The packet is 8 bytes long including the 2 byte CRC. One could use a much shorter packet but this is a standard format I use for other things.
My transmission starts at around 82mS on the scale. There is about 5mS of RF followed by a sync byte (hex80). The actual data - which is hex "00 00 7F 00 01 80 CRC1 CRC2" starts at about the 90mS mark.
The photo above is of my wireless PIR unit. It is based on my Tiny tiny85 PCB. On the left side is a sparkfun PIR module (zilog) and on the right is one of their ISM transmitters. The yellow wire is the antenna.

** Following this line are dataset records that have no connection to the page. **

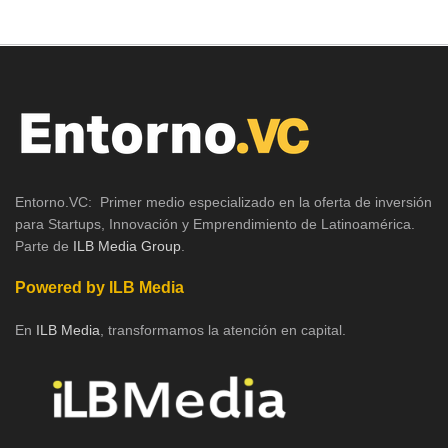
Entorno.VC: Primer medio especializado en la oferta de inversión
para Startups, Innovación y Emprendimiento de Latinoamérica.
Parte de
ILB Media Group
.
Powered by ILB Media
En
ILB Media
, transformamos la atención en capital.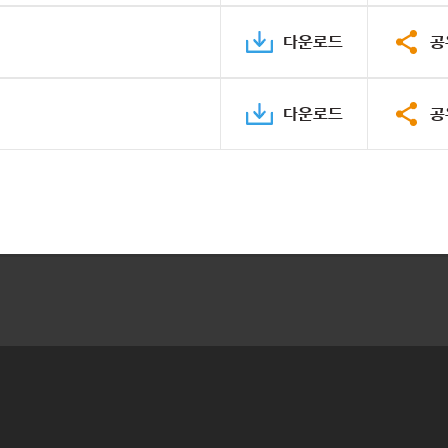
다운로드
공
다운로드
공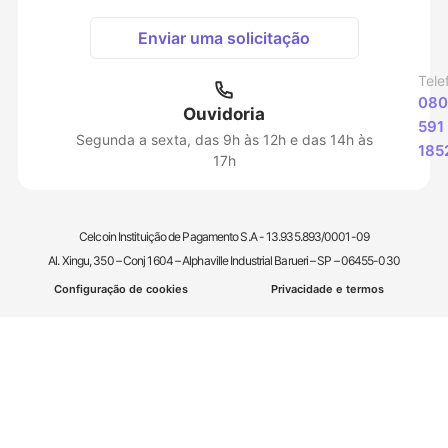
Enviar uma solicitação
Tele
080
Ouvidoria
591
Segunda a sexta, das 9h às 12h e das 14h às
185
17h
Celcoin Instituição de Pagamento S.A - 13.935.893/0001-09
Al. Xingu, 350 – Conj 1604 – Alphaville Industrial Barueri – SP – 06455-030
Configuração de cookies
Privacidade e termos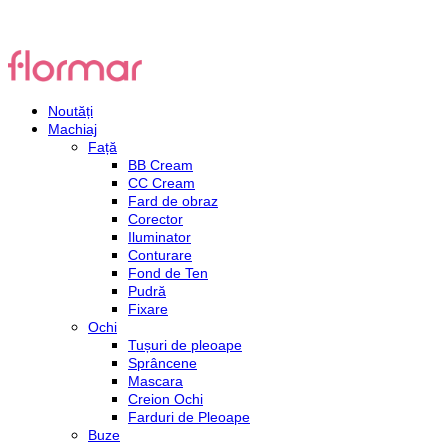
Noutăți
Machiaj
Față
BB Cream
CC Cream
Fard de obraz
Corector
Iluminator
Conturare
Fond de Ten
Pudră
Fixare
Ochi
Tușuri de pleoape
Sprâncene
Mascara
Creion Ochi
Farduri de Pleoape
Buze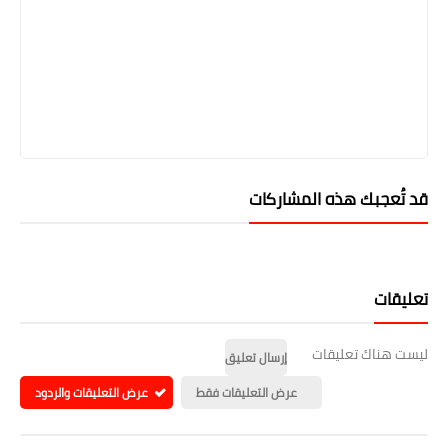
قد تُعجبك هذه المشاركات
تعليقات
ليست هناك تعليقات
إرسال تعليق
عرض التعليقات فقط
عرض التعليقات والردود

This unit basically works but there are some false positives. A rapid drop in sunlight intensity seems to trip it sometimes. There have been a few false triggers without sun and I'm not sure what is causing it - it may be power glitches.
With the sensitivity pin set to 0.6V false triggering is rare.
When I first installed the unit it was tripping every few seconds. This turned out to be a power issue - with the hub un-powered the USB supply I was stealing for the PIR was down to around 4V.
I plugged power into the hub but until this in on UPS a loss of mains power would cause repeated triggering.
To get around this I modified both the DDE gateway and the embedded AVR code. The former now limits how many trigger events are passed to blueiris. The tiny85 now checkes the supply voltage and only sends an alert packet if power is over 4.5V.
The system is far from perfect but reliably detecting people outside is difficult. In a sheltered space reliable detection should be fairly easy but out in the weather even ultrasound and micro-wave could have problems when rain passes in front of the detector.
Waterproof strain gauges on my steps would probably work fine as people detectors.
It would be nice to have a perfect detector but even if some people slip past they will be picked up by one of the internal sensors.